Des surfeurs bretons censurent leur documentaire face à une campagne de harcèlement

Des surfeurs bretons censurent leur documentaire face à une campagne de harcèlement

28.11.2025 06:26
3 min de lecture

Une campagne de harcèlement visant les surfeurs de Lost in the swell

Les surfeurs de Lost in the swell, connus pour la qualité de leurs films et leur respect des spots, ont été victimes d’une intense campagne de harcèlement ayant conduit à la censure de leur dernier documentaire. Intitulé « Slows, Les lents de la mer… », le film, publié récemment sur YouTube, a été amputé d’une grande partie des séquences montrant des vagues jugées secrètes dans des endroits isolés de l’Atlantique nord. Ewen Le Goff, l’un des réalisateurs, a déclaré : « On a inventé le concept de film de surf sans surf », tout en exprimant sa fierté pour le résultat, malgré la controverse qu’ils ont subie, rapporte TopTribune.

Suite à la diffusion du teaser du film, des surfeurs habitués à ces spots ont tenté de faire pression sur l’équipe de tournage et leurs familles pour qu’ils retirent les séquences de « leurs vagues ». « On recevait tous les jours des messages sur nos réseaux sociaux, par WhatsApp. Ils avaient chopé nos numéros, ils mettaient la pression sur nos sponsors, sur nos amis. Ils menaçaient de venir perturber les avant-premières. C’était permanent », raconte Le Goff.

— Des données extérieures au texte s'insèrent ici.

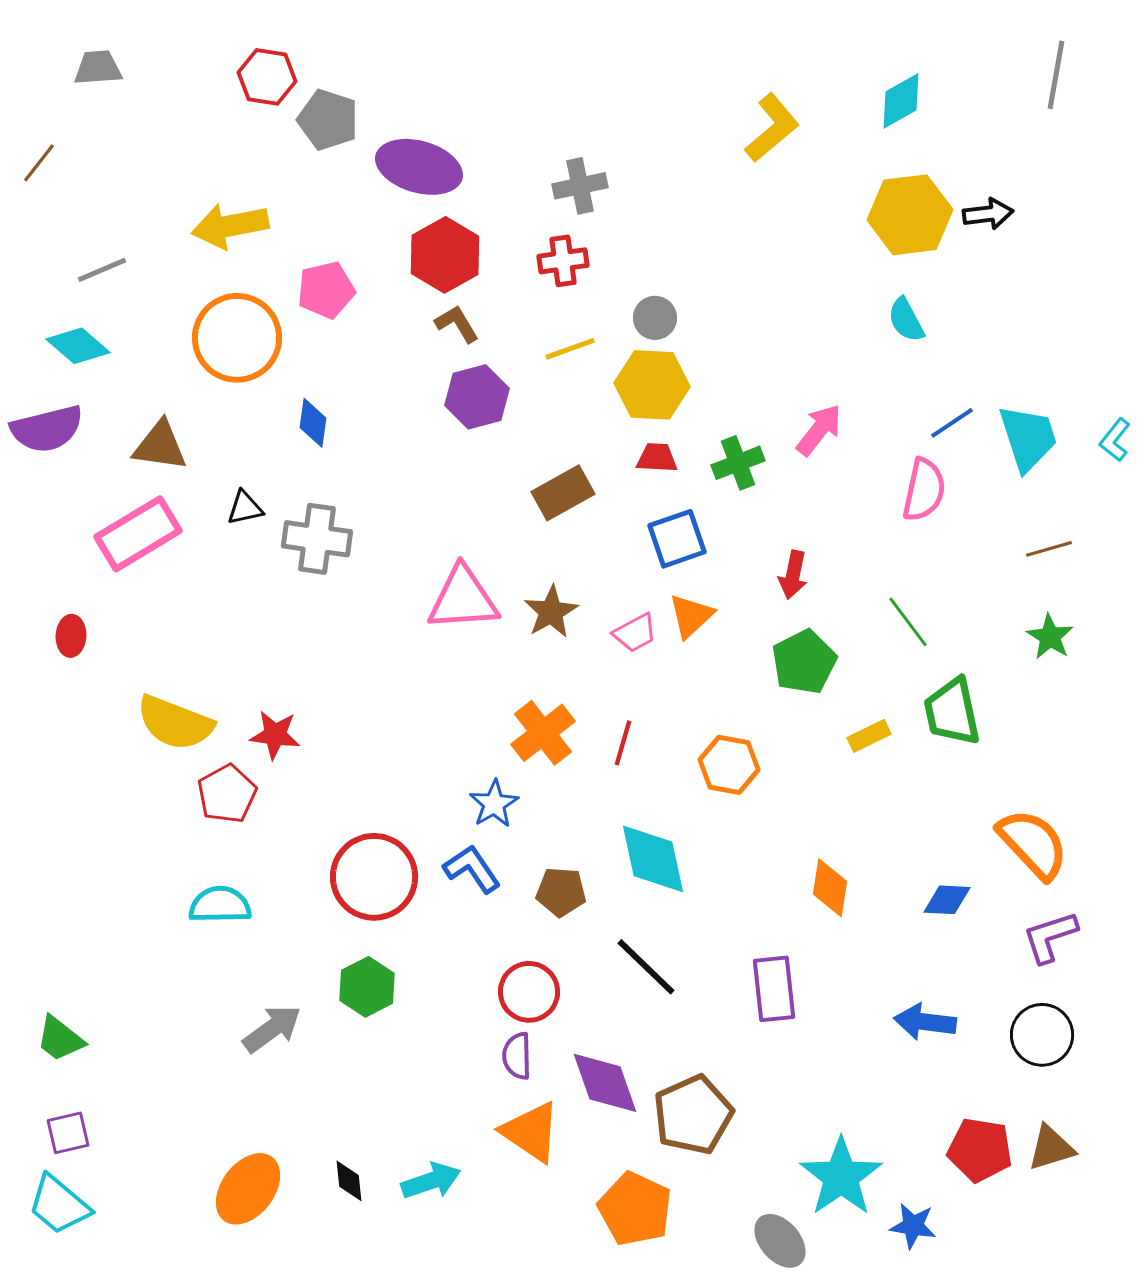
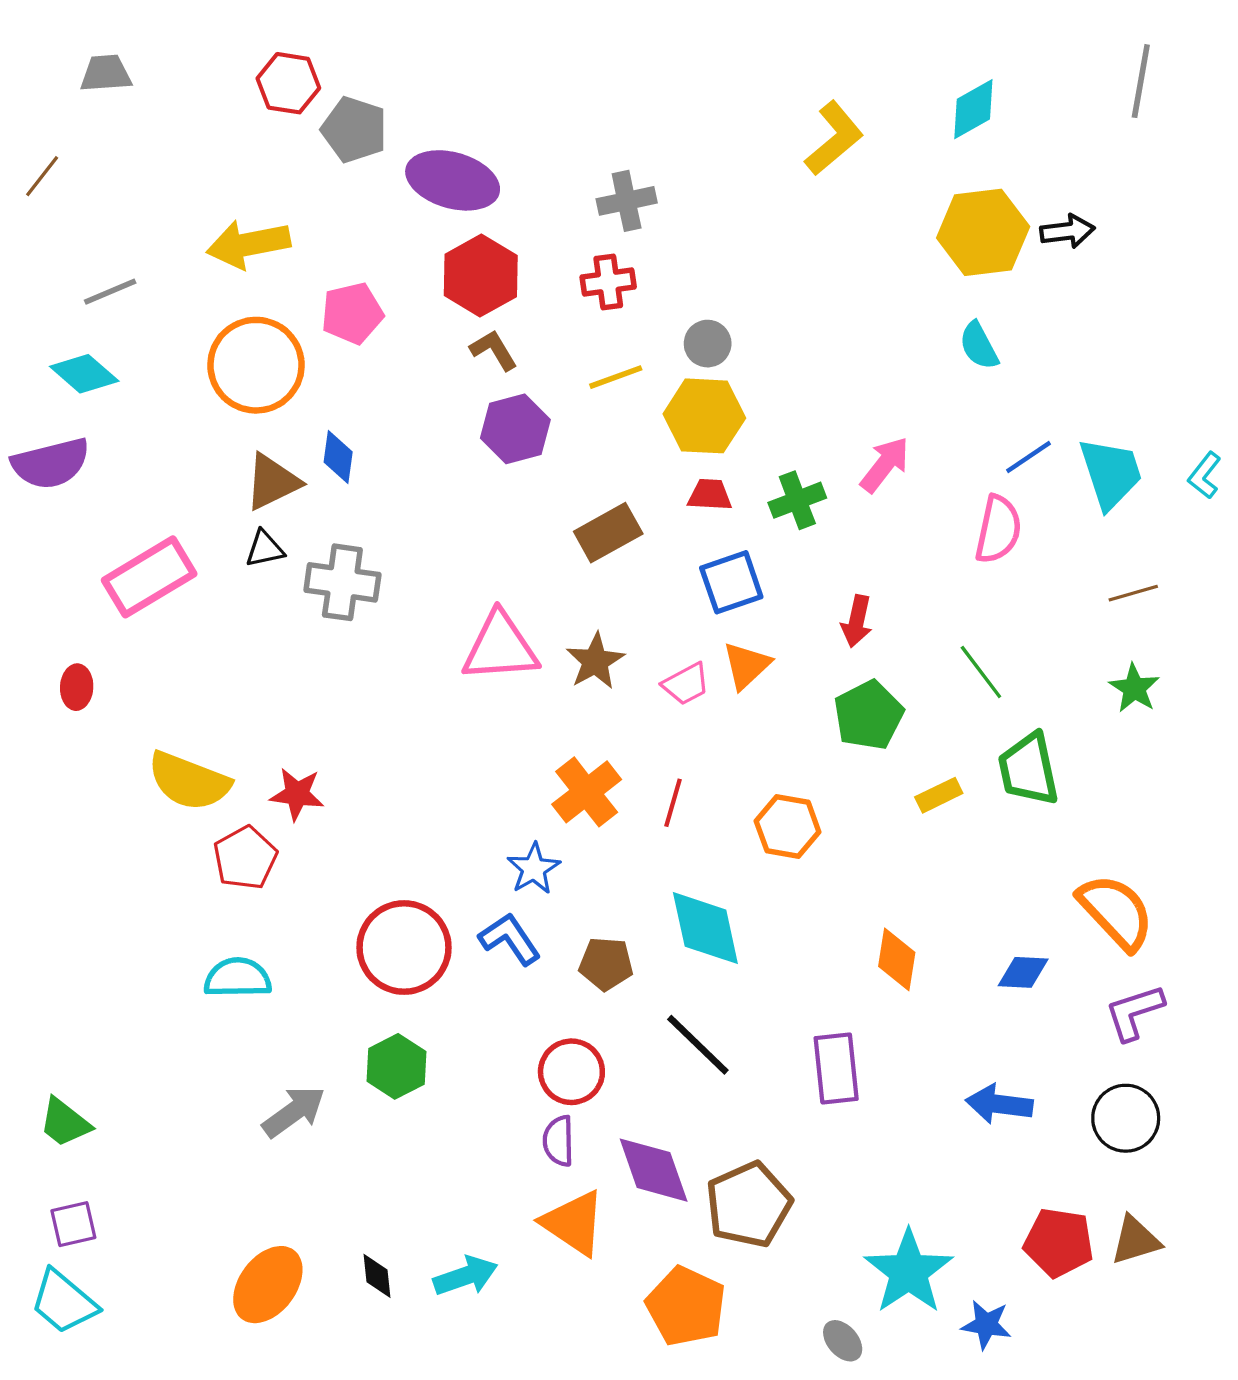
brown triangle: (160, 446) -> (272, 482), moved, turned -34
gray ellipse: (780, 1241) -> (843, 1341), size x0.7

Pour comprendre cette campagne de dénigrement, il est essentiel de revenir sur l’essence même de Lost in the swell, un projet né en Bretagne par Ewen Le Goff, Ronan Gladu et Aurélien Jacob, qui depuis quinze ans sillonnent le globe à la recherche de « la vague parfaite ». Face à la réalité du réchauffement climatique, ils ont décidé de réduire leur recours à l’avion et d’explorer des moyens de voyage plus respectueux de l’environnement.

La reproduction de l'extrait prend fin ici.